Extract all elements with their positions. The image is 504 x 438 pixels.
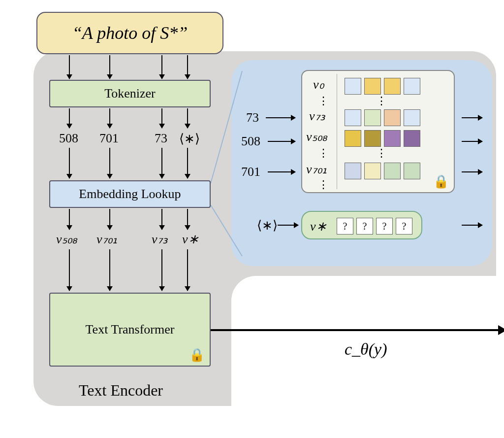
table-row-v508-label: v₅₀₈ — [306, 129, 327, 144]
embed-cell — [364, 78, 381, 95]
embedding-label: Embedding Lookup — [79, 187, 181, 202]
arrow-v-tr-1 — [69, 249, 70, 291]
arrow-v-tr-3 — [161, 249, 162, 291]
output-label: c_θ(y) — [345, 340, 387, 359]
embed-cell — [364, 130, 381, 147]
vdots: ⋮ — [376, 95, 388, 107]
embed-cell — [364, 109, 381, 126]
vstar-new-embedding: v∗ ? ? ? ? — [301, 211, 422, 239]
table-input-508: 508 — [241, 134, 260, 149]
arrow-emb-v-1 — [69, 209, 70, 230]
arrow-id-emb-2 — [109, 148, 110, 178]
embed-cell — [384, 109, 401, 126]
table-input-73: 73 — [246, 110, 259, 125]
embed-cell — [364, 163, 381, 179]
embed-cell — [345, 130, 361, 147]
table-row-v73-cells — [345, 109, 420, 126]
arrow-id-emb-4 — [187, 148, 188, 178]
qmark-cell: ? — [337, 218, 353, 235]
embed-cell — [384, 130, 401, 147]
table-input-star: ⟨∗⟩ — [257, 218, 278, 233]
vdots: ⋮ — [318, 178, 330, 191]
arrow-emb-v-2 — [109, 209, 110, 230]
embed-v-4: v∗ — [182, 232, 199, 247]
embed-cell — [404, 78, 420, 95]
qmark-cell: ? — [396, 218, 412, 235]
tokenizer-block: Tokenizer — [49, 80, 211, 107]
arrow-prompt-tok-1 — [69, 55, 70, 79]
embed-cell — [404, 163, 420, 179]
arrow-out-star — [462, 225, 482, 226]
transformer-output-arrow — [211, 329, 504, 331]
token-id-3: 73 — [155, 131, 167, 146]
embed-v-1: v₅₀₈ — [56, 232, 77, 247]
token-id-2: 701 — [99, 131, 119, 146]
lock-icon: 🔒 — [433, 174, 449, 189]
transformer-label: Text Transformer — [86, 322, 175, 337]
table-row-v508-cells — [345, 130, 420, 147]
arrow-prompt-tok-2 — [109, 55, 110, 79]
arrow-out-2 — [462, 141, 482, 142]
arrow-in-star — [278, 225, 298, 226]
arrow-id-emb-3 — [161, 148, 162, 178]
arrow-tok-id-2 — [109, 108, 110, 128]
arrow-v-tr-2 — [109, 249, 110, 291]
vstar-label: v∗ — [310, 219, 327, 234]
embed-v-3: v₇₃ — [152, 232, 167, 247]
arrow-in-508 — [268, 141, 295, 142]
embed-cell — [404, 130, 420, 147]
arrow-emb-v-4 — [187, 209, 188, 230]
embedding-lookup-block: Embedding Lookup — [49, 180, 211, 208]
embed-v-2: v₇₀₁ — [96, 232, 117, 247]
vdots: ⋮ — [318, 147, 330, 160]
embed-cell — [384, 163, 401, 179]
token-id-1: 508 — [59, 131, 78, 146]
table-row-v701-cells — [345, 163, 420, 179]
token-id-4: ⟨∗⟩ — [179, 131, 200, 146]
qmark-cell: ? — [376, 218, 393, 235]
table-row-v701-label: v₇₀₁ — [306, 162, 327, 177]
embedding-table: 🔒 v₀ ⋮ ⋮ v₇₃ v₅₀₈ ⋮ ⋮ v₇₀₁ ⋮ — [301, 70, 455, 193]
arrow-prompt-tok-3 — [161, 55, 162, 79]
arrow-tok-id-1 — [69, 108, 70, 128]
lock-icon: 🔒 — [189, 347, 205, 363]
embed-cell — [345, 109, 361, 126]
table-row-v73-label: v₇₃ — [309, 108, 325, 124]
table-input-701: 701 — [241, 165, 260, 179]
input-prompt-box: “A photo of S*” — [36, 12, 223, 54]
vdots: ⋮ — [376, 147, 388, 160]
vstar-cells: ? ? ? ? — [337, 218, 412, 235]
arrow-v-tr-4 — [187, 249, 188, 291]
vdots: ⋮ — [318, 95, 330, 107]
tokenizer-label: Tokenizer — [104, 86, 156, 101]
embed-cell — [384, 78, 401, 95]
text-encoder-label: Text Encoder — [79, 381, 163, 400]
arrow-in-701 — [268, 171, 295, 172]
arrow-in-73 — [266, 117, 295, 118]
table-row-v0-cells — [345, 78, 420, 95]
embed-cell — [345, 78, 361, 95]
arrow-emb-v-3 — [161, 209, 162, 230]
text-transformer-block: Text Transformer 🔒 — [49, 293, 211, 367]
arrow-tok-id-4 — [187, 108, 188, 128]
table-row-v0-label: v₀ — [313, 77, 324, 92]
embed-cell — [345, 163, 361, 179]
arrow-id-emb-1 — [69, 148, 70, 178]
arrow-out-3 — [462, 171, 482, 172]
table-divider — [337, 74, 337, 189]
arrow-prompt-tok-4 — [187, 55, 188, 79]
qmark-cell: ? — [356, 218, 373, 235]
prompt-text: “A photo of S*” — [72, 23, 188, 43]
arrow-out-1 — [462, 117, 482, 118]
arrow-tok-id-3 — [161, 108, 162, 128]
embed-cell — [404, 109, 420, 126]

---

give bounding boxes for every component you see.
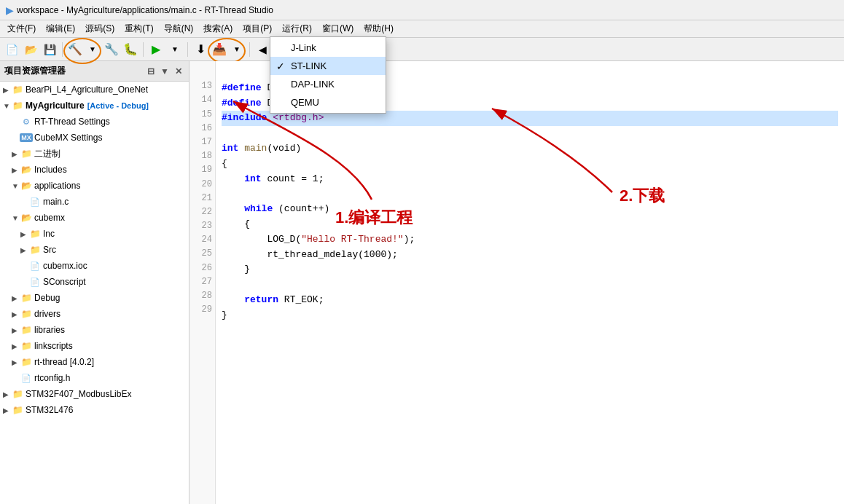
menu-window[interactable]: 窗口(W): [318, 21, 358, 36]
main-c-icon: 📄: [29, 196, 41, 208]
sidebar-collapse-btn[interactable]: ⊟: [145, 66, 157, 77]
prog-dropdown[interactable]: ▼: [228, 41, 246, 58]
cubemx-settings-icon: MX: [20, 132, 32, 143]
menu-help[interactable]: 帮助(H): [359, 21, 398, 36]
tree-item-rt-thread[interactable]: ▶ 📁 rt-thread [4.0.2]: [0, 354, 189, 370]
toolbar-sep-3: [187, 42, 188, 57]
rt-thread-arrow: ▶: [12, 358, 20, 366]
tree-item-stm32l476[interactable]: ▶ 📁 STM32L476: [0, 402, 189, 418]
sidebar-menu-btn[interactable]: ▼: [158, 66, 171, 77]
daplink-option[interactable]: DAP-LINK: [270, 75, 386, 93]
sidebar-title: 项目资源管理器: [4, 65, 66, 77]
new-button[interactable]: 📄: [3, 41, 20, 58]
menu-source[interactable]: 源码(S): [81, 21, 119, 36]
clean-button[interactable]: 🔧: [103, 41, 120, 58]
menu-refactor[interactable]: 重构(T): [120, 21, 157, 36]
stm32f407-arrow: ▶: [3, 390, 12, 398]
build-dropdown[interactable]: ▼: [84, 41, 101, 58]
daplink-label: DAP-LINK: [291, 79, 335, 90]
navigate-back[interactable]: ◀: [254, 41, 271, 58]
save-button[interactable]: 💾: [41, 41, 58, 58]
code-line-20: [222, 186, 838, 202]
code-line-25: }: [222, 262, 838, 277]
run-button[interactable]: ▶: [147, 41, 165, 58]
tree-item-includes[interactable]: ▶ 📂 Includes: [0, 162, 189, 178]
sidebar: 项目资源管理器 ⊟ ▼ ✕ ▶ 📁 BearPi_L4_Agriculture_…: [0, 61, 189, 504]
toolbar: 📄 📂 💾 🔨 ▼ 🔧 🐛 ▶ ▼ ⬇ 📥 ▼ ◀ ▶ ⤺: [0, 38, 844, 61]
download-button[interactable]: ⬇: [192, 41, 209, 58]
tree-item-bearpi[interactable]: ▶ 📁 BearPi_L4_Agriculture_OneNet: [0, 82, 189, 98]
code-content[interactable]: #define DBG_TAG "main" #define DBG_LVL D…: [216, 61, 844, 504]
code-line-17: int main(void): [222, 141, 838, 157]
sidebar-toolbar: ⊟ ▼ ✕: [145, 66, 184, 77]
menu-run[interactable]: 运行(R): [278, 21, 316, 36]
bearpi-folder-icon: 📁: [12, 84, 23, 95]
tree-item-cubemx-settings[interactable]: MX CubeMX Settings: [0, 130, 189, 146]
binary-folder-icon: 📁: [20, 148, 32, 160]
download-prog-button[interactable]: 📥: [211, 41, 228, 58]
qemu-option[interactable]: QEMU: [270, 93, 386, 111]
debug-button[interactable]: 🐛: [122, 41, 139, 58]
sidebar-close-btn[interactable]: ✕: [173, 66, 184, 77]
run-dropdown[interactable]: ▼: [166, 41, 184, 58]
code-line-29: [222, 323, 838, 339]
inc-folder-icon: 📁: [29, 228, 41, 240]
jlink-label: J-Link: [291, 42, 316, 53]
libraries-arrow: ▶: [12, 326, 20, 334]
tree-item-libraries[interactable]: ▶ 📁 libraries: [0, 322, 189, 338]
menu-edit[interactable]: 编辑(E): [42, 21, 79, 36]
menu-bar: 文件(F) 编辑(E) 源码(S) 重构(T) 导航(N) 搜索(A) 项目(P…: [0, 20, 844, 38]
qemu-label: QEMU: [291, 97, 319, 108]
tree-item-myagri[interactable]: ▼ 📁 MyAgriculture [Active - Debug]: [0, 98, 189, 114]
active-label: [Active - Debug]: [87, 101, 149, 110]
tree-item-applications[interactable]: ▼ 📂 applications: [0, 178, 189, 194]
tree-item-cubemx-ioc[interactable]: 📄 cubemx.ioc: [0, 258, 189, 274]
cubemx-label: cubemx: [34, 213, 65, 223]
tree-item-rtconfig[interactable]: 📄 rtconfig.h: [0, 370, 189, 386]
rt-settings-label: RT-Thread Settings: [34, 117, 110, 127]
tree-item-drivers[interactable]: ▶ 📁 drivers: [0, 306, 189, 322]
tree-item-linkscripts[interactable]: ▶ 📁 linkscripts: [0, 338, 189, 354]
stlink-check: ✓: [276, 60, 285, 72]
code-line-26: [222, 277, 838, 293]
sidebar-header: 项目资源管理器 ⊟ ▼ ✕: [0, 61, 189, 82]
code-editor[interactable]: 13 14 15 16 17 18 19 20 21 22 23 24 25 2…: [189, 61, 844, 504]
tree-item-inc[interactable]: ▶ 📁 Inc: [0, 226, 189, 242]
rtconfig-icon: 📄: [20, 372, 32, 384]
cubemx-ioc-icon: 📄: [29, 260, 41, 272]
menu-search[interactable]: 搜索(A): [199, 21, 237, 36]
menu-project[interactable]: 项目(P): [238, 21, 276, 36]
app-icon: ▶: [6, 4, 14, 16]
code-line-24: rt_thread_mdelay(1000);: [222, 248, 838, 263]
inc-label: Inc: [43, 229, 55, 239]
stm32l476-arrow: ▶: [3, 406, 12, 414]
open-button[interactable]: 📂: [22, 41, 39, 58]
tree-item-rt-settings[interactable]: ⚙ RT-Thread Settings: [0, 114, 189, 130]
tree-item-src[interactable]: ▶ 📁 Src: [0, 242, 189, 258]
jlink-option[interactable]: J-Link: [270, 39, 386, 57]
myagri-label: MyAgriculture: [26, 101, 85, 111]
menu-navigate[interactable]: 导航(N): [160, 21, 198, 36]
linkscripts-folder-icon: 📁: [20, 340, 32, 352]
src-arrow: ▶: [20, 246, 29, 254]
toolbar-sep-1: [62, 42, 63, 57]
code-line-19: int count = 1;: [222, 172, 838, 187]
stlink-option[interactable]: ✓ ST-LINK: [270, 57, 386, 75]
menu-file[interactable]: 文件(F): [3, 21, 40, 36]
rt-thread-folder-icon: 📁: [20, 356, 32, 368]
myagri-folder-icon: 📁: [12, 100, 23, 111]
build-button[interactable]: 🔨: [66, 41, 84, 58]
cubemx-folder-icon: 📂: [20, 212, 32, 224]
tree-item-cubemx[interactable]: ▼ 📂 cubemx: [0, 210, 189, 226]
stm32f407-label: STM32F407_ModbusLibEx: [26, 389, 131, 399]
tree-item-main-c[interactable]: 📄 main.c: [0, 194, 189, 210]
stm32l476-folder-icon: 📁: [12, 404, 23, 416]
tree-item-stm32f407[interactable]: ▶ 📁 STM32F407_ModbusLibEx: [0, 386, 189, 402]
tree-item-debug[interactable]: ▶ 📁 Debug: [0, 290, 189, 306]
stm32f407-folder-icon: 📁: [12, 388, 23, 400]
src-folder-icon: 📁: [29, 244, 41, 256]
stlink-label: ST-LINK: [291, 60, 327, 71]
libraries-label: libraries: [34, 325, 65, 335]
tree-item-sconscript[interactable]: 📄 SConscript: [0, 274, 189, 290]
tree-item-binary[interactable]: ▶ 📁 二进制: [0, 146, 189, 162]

**INSTRUCTIONS TO FOLLOW**
Work out how many lines of the data above hold the word "block", and write only the count.

**ANSWER TO THIS EXERCISE**
3